Your task is to repeat the records exactly from the line containing "Problem w tym, że" onward, through the final line.

▼

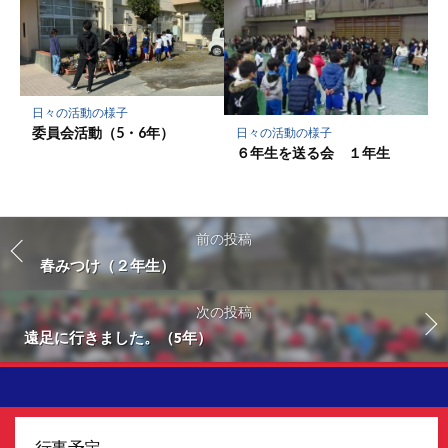
日々の活動の様子
委員会活動（5・6年）
日々の活動の様子
６年生を送る会 １年生
前の投稿
春みつけ（２年生）
次の投稿
遠足に行きました。（5年）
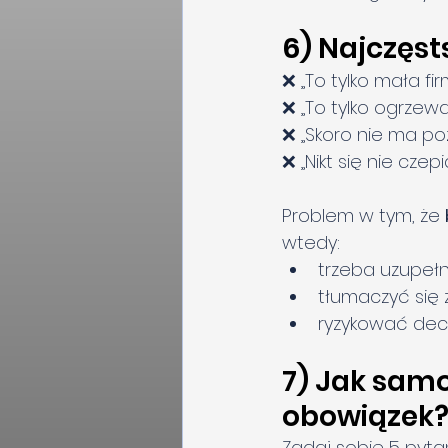
6) Najczęst
❌ „To tylko mała fi
❌ „To tylko ogrzew
❌ „Skoro nie ma poz
❌ „Nikt się nie czepi
Problem w tym, że 
wtedy:
trzeba uzupeł
tłumaczyć się z
ryzykować decyz
7) Jak samo
obowiązek
Zadaj sobie 5 pyta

▲

[Solution below]:
Problem w tym, że 
wtedy:
trzeba uzupeł
tłumaczyć się z
ryzykować decyz
7) Jak samo
obowiązek
Zadaj sobie 5 pyta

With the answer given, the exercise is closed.